Die Flüchtlingswelle, die bislang ohne Ende scheint, beschert Volkach weitere Asylbewerber. Nach Obervolkach und Gaibach, wo schon Flüchtlinge eine neue Heimat gefunden haben, sind nun die Stadt Volkach selbst und der Ortsteil Astheim Anlaufstelle, wie Bürgermeister Peter Kornell am Montagabend in der Sitzung des Ferienausschusses des Stadtrats erklärte.

Details zu den Asylbewerbern seien ebenso wenig bekannt wie der Zeitpunkt ihrer Ankunft, so Kornell. Er rechne aber in Kürze damit, dass die Busse mit den Flüchtlingen anrollen.
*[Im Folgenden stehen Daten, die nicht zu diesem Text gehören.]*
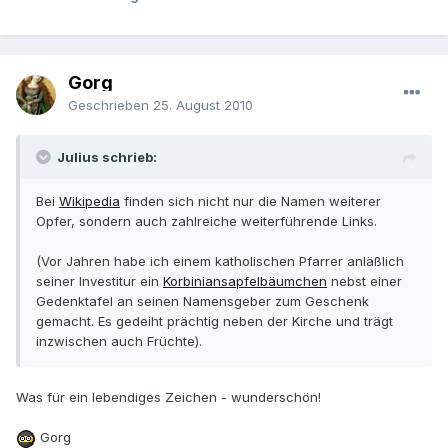
Gorg
Geschrieben
25. August 2010
Julius schrieb:
Bei
Wikipedia
finden sich nicht nur die Namen weiterer
Opfer, sondern auch zahlreiche weiterführende Links.
(Vor Jahren habe ich einem katholischen Pfarrer anläßlich
seiner Investitur ein
Korbiniansapfelbäumchen
nebst einer
Gedenktafel an seinen Namensgeber zum Geschenk
gemacht. Es gedeiht prächtig neben der Kirche und trägt
inzwischen auch Früchte).
Was für ein lebendiges Zeichen - wunderschön!
Gorg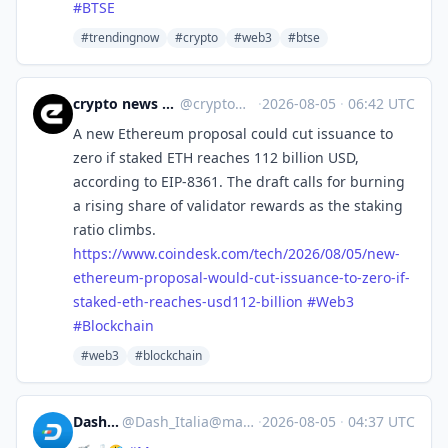
#
BTSE
#trendingnow
#crypto
#web3
#btse
crypto news 🧠 eicker.crypto
@
crypto@eicker.news
·
2026-08-05
·
06:42 UTC
A new Ethereum proposal could cut issuance to
zero if staked ETH reaches 112 billion USD,
according to EIP-8361. The draft calls for burning
a rising share of validator rewards as the staking
ratio climbs.
https://www.
coindesk.com/tech/2026/08/05/n
ew-
ethereum-proposal-would-cut-issuance-to-zero-if-
staked-eth-reaches-usd112-billion
#
Web3
#
Blockchain
#web3
#blockchain
Dash_Italia
@
Dash_Italia@mastodon.social
·
2026-08-05
·
04:37 UTC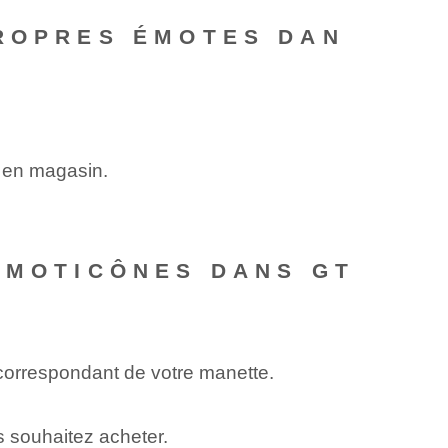
ROPRES ‌ÉMOTES DAN
s en magasin.
ÉMOTICÔNES DANS GT
n correspondant de votre manette.
s souhaitez acheter.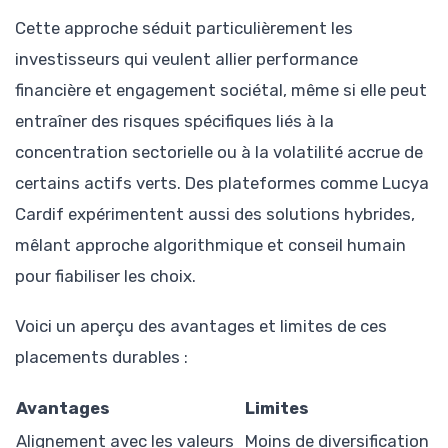
Cette approche séduit particulièrement les
investisseurs qui veulent allier performance
financière et engagement sociétal, même si elle peut
entraîner des risques spécifiques liés à la
concentration sectorielle ou à la volatilité accrue de
certains actifs verts. Des plateformes comme Lucya
Cardif expérimentent aussi des solutions hybrides,
mêlant approche algorithmique et conseil humain
pour fiabiliser les choix.
Voici un aperçu des avantages et limites de ces
placements durables :
Avantages
Limites
Alignement avec les valeurs
Moins de diversification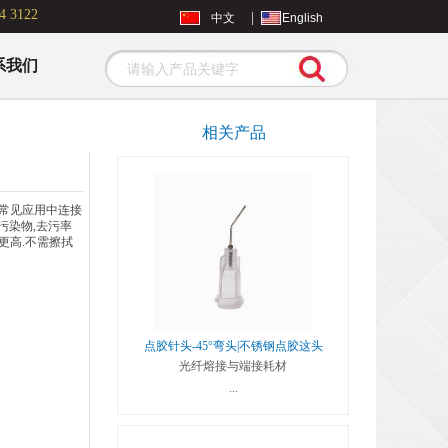
4 3122
|
中文
English
系我们
Search
相关产品
去除常见应用中连接
污染物,去污率
更高.不需擦拭
点胶针头-45°弯头|不锈钢点胶这头
光纤熔接与端接耗材
...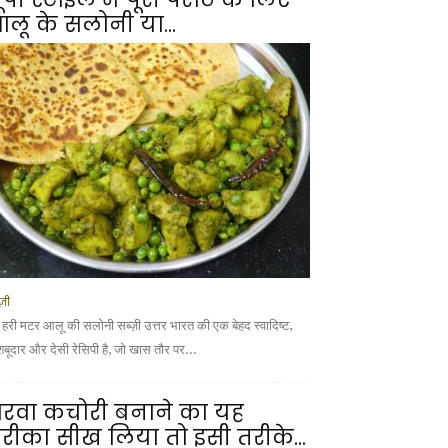
लू के सलोनी या...
्ज़ी
 हरी मटर आलू की सलोनी सब्ज़ी उत्तर भारत की एक बेहद स्वादिष्ट,
शबूदार और देसी रेसिपी है, जो खास तौर पर...
रवा कचोरी बनाने का यह
रीका सीख लिया तो इसी तरीके...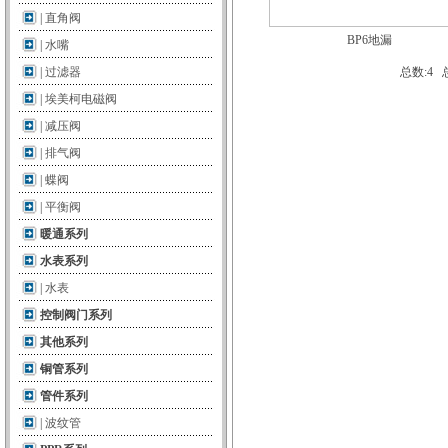
|
直角阀
BP6地漏
|
水嘴
|
过滤器
总数:4
|
埃美柯电磁阀
|
减压阀
|
排气阀
|
蝶阀
|
平衡阀
暖通系列
水表系列
|
水表
控制阀门系列
其他系列
铜管系列
管件系列
|
波纹管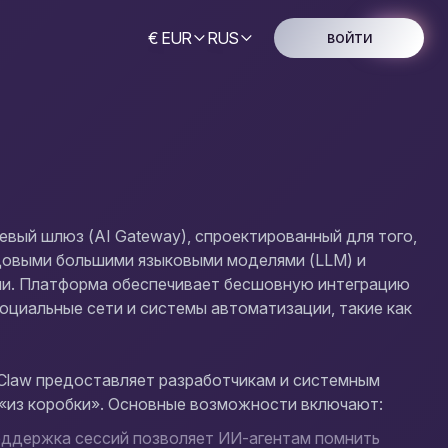
€ EUR
RUS
ВОЙТИ
вый шлюз (AI Gateway), спроектированный для того,
довыми большими языковыми моделями (LLM) и
и. Платформа обеспечивает бесшовную интеграцию
оциальные сети и системы автоматизации, такие как
nClaw предоставляет разработчикам и системным
«из коробки». Основные возможности включают:
ддержка сессий позволяет ИИ-агентам помнить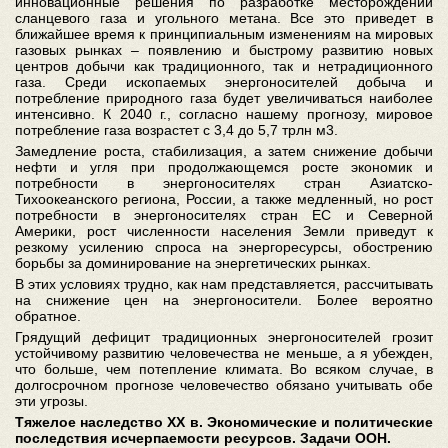
инновационные решения по разработке месторождений
сланцевого газа и угольного метана. Все это приведет в
ближайшее время к принципиальным изменениям на мировых
газовых рынках – появлению и быстрому развитию новых
центров добычи как традиционного, так и нетрадиционного
газа. Среди ископаемых энергоносителей добыча и
потребление природного газа будет увеличиваться наиболее
интенсивно. К 2040 г., согласно нашему прогнозу, мировое
потребление газа возрастет с 3,4 до 5,7 трлн м3.
Замедление роста, стабилизация, а затем снижение добычи
нефти и угля при продолжающемся росте экономик и
потребности в энергоносителях стран Азиатско-
Тихоокеанского региона, России, а также медленный, но рост
потребности в энергоносителях стран ЕС и Северной
Америки, рост численности населения Земли приведут к
резкому усилению спроса на энергоресурсы, обострению
борьбы за доминирование на энергетических рынках.
В этих условиях трудно, как нам представляется, рассчитывать
на снижение цен на энергоносители. Более вероятно
обратное.
Грядущий дефицит традиционных энергоносителей грозит
устойчивому развитию человечества не меньше, а я убежден,
что больше, чем потепление климата. Во всяком случае, в
долгосрочном прогнозе человечество обязано учитывать обе
эти угрозы.
Тяжелое наследство ХХ в. Экономические и политические
последствия исчерпаемости ресурсов. Задачи ООН.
In Volkach würden dabei drei Häuser am Holzberg angesteuert, die Platz für insgesamt rund 40 Menschen bieten könnten.

Um die Bürger mitzunehmen, sei am 15. September eine Infoveranstaltung geplant. Dies sei auch ein Angebot für Leute, die sich einem Helferkreis anschließen wollen.

Ein Kontingent von Flüchtlingen kommt laut Kornell auch nach Astheim. Hier sei mit einer Ankunft „vermutlich“ Mitte September von zehn bis 12 Asylbewerbern zu rechnen.

Weil es aus dem Stadtrat leise Kritik an Organisationsschwächen der Behörden gab, die für die Verteilung der Flüchtlinge zuständig sind, erinnerte Kornell an die derzeit schwierige und unübersichtliche Situation für alle Beteiligten: „Wir sollten es unaufgeregt anpacken.“

„Da wird man dann merken, wie wichtig eine Umgehung ist.“
Holger Scheidig Ortssprecher von Gaibach

Eher für Aufregung – vor allem in Gaibach und Volkach – könnte der Ausbau der Bundesstraße 286 sorgen, der 2016 in die nächste Runde geht. Da geht es um den dreistreifigen Ausbau südlich von Gerolzhofen. Folge wäre eine Komplettsperrung zwischen Gerolzhofen-Süd und Neuses am Sand.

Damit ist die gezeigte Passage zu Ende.